WHAT IS EXPECTED: Any pictures in the records below should be skipped; write out everything else exactly.

MATERIAL PROVIDED:
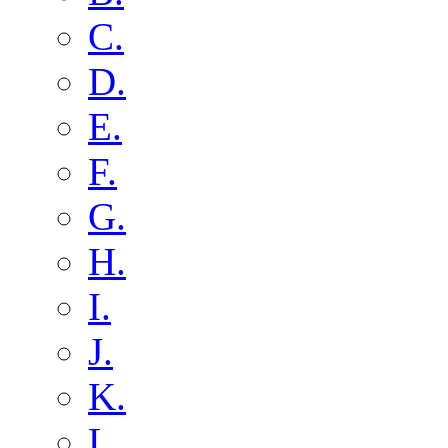
C.
D.
E.
F.
G.
H.
I.
J.
K.
L.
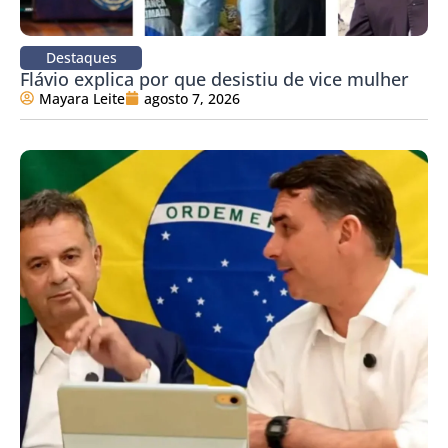
Destaques
Flávio explica por que desistiu de vice mulher
Mayara Leite
agosto 7, 2026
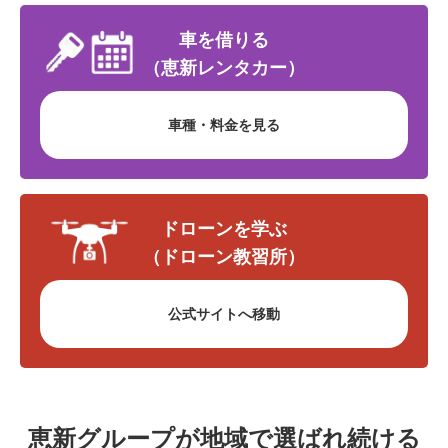
車を借りる
（恵新レンタカー）
車種・料金を見る
ドローンを学ぶ
（ドローン教習所）
公式サイトへ移動
恵新グループが地域で選ばれ続ける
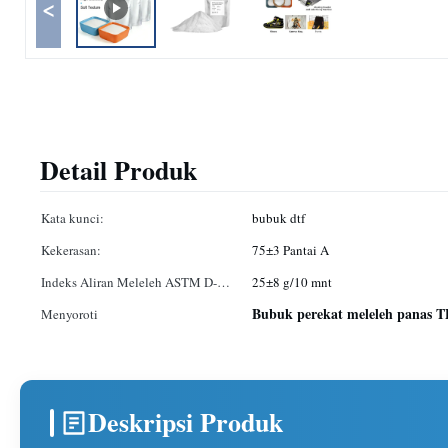
<
Detail Produk
Kata kunci:
bubuk dtf
Kekerasan:
75±3 Pantai A
Indeks Aliran Meleleh ASTM D-
25±8 g/10 mnt
1238:
Bubuk perekat meleleh panas 
Menyoroti
Deskripsi Produk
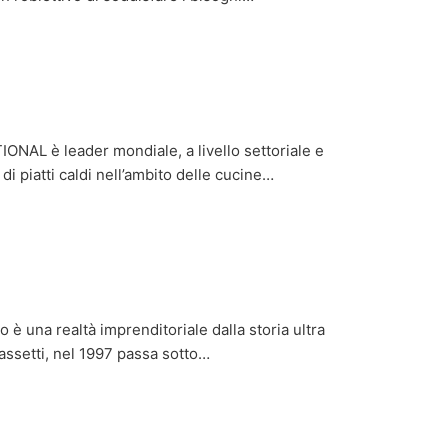
ONAL è leader mondiale, a livello settoriale e
di piatti caldi nell’ambito delle cucine…
è una realtà imprenditoriale dalla storia ultra
assetti, nel 1997 passa sotto…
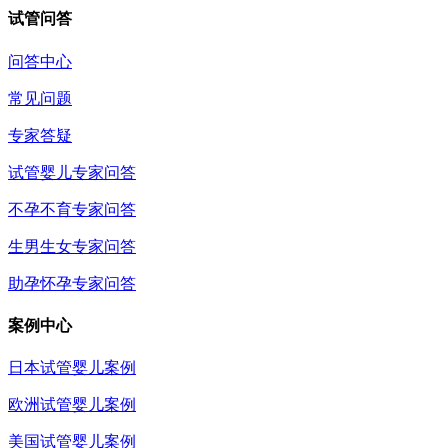
试管问答
问答中心
常见问题
专家答疑
试管婴儿专家问答
不孕不育专家问答
生男生女专家问答
助孕怀孕专家问答
案例中心
日本试管婴儿案例
欧洲试管婴儿案例
美国试管婴儿案例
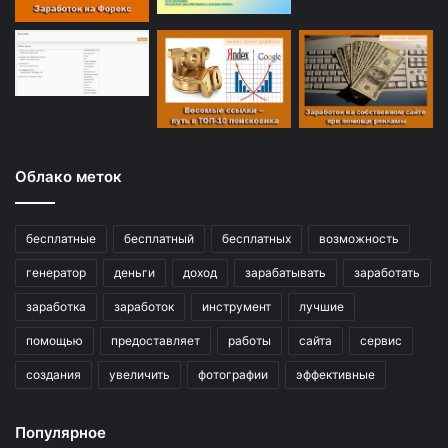
Облако меток
бесплатные
бесплатный
бесплатных
возможность
генератор
деньги
доход
зарабатывать
заработать
заработка
заработок
инструмент
лучшие
помощью
предоставляет
работы
сайта
сервис
создания
увеличить
фотографии
эффективные
Популярное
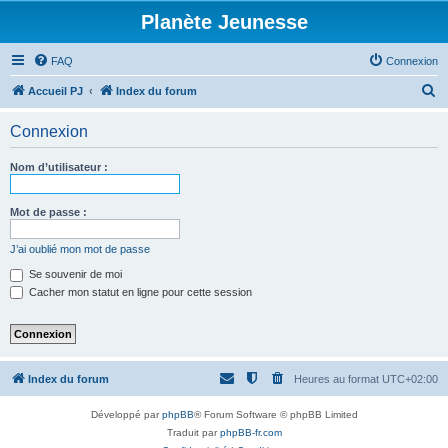
Planète Jeunesse
FAQ
Connexion
R
Accueil PJ
Index du forum
e
Connexion
c
h
Nom d’utilisateur :
e
r
Mot de passe :
c
J’ai oublié mon mot de passe
h
Se souvenir de moi
e
Cacher mon statut en ligne pour cette session
r
Index du forum
Heures au format
UTC+02:00
Développé par
phpBB
® Forum Software © phpBB Limited
Traduit par
phpBB-fr.com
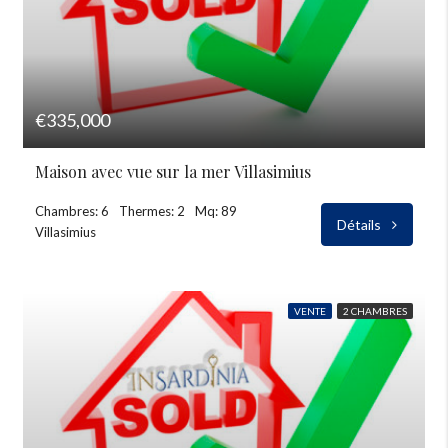
€335,000
Maison avec vue sur la mer Villasimius
Chambres: 6
Thermes: 2
Mq: 89
Détails
Villasimius
VENTE
2 CHAMBRES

RESULT:
C.
D.
E.
F.
G.
H.
I.
J.
K.
L.
Destaques
Flávio explica por que desistiu de vice mulher
Mayara Leite
agosto 7, 2026
車を借りる
（恵新レンタカー）
車種・料金を見る
ドローンを学ぶ
（ドローン教習所）
公式サイトへ移動
恵新グループが地域で選ばれ続ける
<
Detail Produk
Kata kunci:
bubuk dtf
Kekerasan:
75±3 Pantai A
Indeks Aliran Meleleh ASTM D-
25±8 g/10 mnt
1238:
Bubuk perekat meleleh panas 
Menyoroti
Deskripsi Produk
ONAL è leader mondiale, a livello settoriale e
di piatti caldi nell’ambito delle cucine…
è una realtà imprenditoriale dalla storia ultra
assetti, nel 1997 passa sotto…
试管问答
问答中心
常见问题
专家答疑
试管婴儿专家问答
不孕不育专家问答
生男生女专家问答
助孕怀孕专家问答
案例中心
日本试管婴儿案例
欧洲试管婴儿案例
美国试管婴儿案例
Облако меток
бесплатные
бесплатный
бесплатных
возможность
генератор
деньги
доход
зарабатывать
заработать
заработка
заработок
инструмент
лучшие
помощью
предоставляет
работы
сайта
сервис
создания
увеличить
фотографии
эффективные
Популярное
Planète Jeunesse
FAQ
Connexion
R
Accueil PJ
Index du forum
e
Connexion
c
h
Nom d’utilisateur :
e
r
Mot de passe :
c
J’ai oublié mon mot de passe
h
Se souvenir de moi
e
Cacher mon statut en ligne pour cette session
r
Index du forum
Heures au format
UTC+02:00
Développé par
phpBB
® Forum Software © phpBB Limited
Traduit par
phpBB-fr.com
€335,000
Maison avec vue sur la mer Villasimius
Chambres: 6
Thermes: 2
Mq: 89
Détails
Villasimius
VENTE
2 CHAMBRES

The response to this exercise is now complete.